Problems with the encoding in the domain file

Good afternoon, I am currently migrating to the RASA 1 version the bots that we have developed in the company where I work, and we wanted to try the Rasa X tool on one of our best bots. However, by giving it the structure that Rasa X needs, it throws me error in the encoding and the culprit is the domain file.

Starting Rasa X in local mode... πŸš€
Traceback (most recent call last):
  File "c:\byte\rasa1\lib\site-packages\rasa\cli\x.py", line 322, in run_locally
    local.main(args, project_path, args.data, token=rasa_x_token)
  File "c:\byte\rasa1\lib\site-packages\rasax\community\local.py", line 190, in main
    project_path, data_path, session, args.port
  File "c:\byte\rasa1\lib\site-packages\rasax\community\local.py", line 127, in _initialize_with_local_data
    COMMUNITY_USERNAME,
  File "c:\byte\rasa1\lib\site-packages\rasax\community\initialise.py", line 140, in inject_domain
    username=username,
  File "c:\byte\rasa1\lib\site-packages\rasax\community\services\domain_service.py", line 127, in validate_and_store_domain_yaml
    self.dump_domain_in_local_mode()
  File "c:\byte\rasa1\lib\site-packages\rasax\community\services\domain_service.py", line 140, in dump_domain_in_local_mode
    self._dump_domain(filename)
  File "c:\byte\rasa1\lib\site-packages\rasax\community\services\domain_service.py", line 148, in _dump_domain
    dump_yaml_to_file(filename, cleaned_domain)
  File "c:\byte\rasa1\lib\site-packages\rasax\community\utils.py", line 354, in dump_yaml_to_file
    f.write(dump_yaml(content))
  File "c:\byte\rasa1\lib\encodings\cp1252.py", line 19, in encode
    return codecs.charmap_encode(input,self.errors,encoding_table)[0]
UnicodeEncodeError: 'charmap' codec can't encode character '\u231b' in position 10322: character maps to <undefined>

Sorry, something went wrong (see error above). Make sure to start Rasa X with valid data and valid domain and config files. Please, also check any warnings that popped up.
If you need help fixing the issue visit our forum: https://forum.rasa.com/.

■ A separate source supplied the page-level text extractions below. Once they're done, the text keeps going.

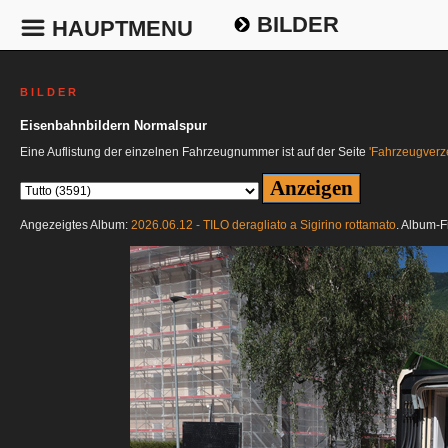
BILDER
HAUPTMENU
B I L D E R
Eisenbahnbildern Normalspur
Eine Auflistung der einzelnen Fahrzeugnummer ist auf der Seite
'Fahrzeugverze
Angezeigtes Album:
2026.06.12 - TILO deragliato a Sigirino rottamato
. Album-F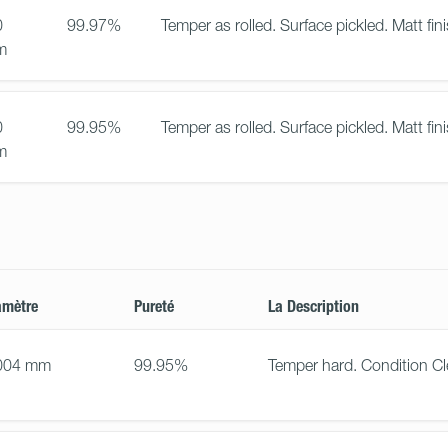
0
99.97%
Temper as rolled. Surface pickled. Matt fini
m
0
99.95%
Temper as rolled. Surface pickled. Matt fini
m
amètre
Pureté
La Description
004 mm
99.95%
Temper hard. Condition Cl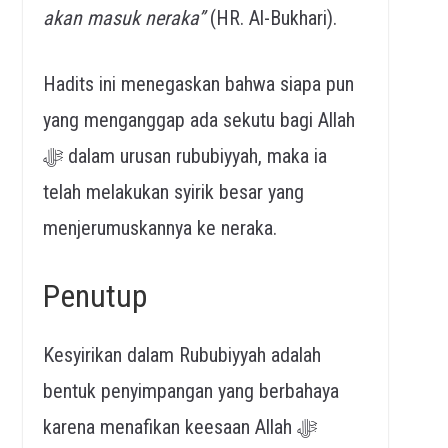
akan masuk neraka”
(HR. Al-Bukhari).
Hadits ini menegaskan bahwa siapa pun
yang menganggap ada sekutu bagi Allah
ﷻ dalam urusan rububiyyah, maka ia
telah melakukan syirik besar yang
menjerumuskannya ke neraka.
Penutup
Kesyirikan dalam Rububiyyah adalah
bentuk penyimpangan yang berbahaya
karena menafikan keesaan Allah ﷻ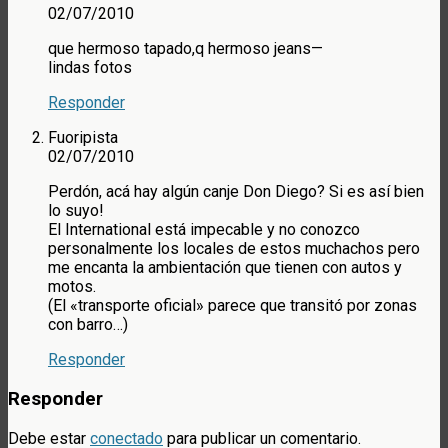
02/07/2010
que hermoso tapado,q hermoso jeans—
lindas fotos
Responder
Fuoripista
02/07/2010
Perdón, acá hay algún canje Don Diego? Si es así bien
lo suyo!
El International está impecable y no conozco
personalmente los locales de estos muchachos pero
me encanta la ambientación que tienen con autos y
motos.
(El «transporte oficial» parece que transitó por zonas
con barro…)
Responder
Responder
Debe estar
conectado
para publicar un comentario.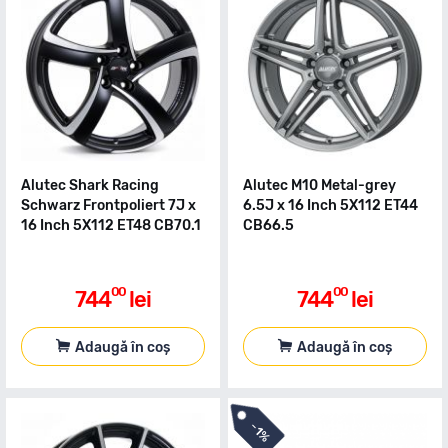
Alutec Shark Racing
Alutec M10 Metal-grey
Schwarz Frontpoliert 7J x
6.5J x 16 Inch 5X112 ET44
16 Inch 5X112 ET48 CB70.1
CB66.5
00
00
744
lei
744
lei
Adaugă în coș
Adaugă în coș
-
1%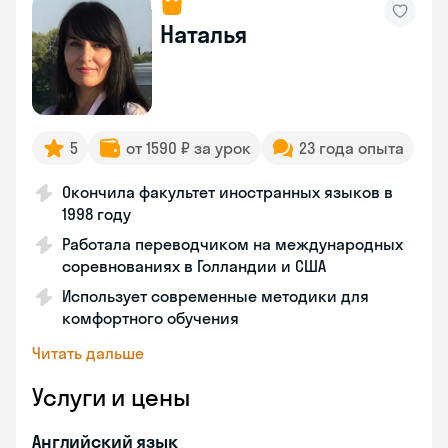
Наталья
5
от 1590 ₽ за урок
23 года опыта
Окончила факультет иностранных языков в
1998 году
Работала переводчиком на международных
соревнованиях в Голландии и США
Использует современные методики для
комфортного обучения
Читать дальше
Услуги и цены
Английский язык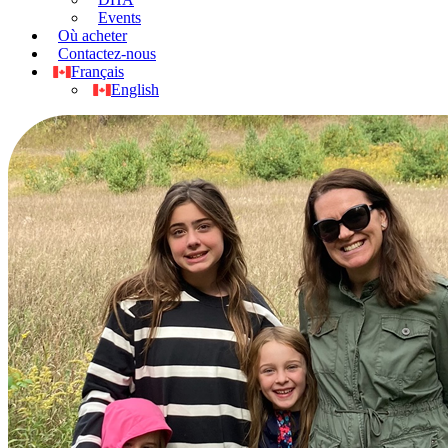
Events
Où acheter
Contactez-nous
Français
English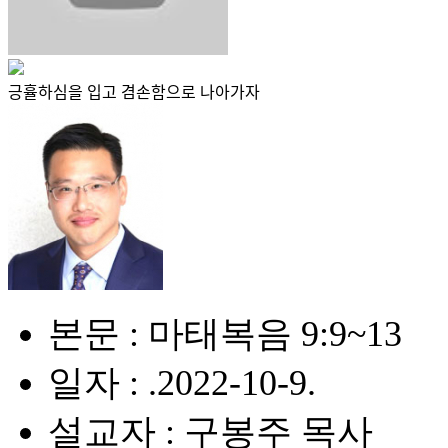
긍휼하심을 입고 겸손함으로 나아가자
본문 : 마태복음 9:9~13
일자 : .2022-10-9.
설교자 : 구봉주 목사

The reason that this error is shown is because my domain has emojis and accent marks

Is there any way to configure that encoding? I would not like to remove emojis and accents to make it work (because I tried it without emojis and accents and if it worked)

Hey @idusertbs, what exactly does your domain file look like? In general emojis are supported in domain.yml, e.g. in the templates section:

image

leading to

In the version from rasa x 0.19.2. If you put the flag use_entities: false, with your intent then rasa-x won’t work

example: - enter_data: {use_entities: false}

Hi, this is a part of my domain file:

Thanks @idusertbs. This looks like it’s a Windows-related issue. Which OS and python version are you running?

@idusertbs @ricwo

I’ve had the same problem a couple of times with my stories and domain files. This was because I used Notepad++ on windows, while I trained the model on a Linux PC. What happened was that Notepad++ encodes the file in a Windows codec, with windows line breaks. I had to change both to UTF-8 codec and Unix (LF) respectively.

So my tip is to check your domain file, what codec it is written in and what line breaks you are using.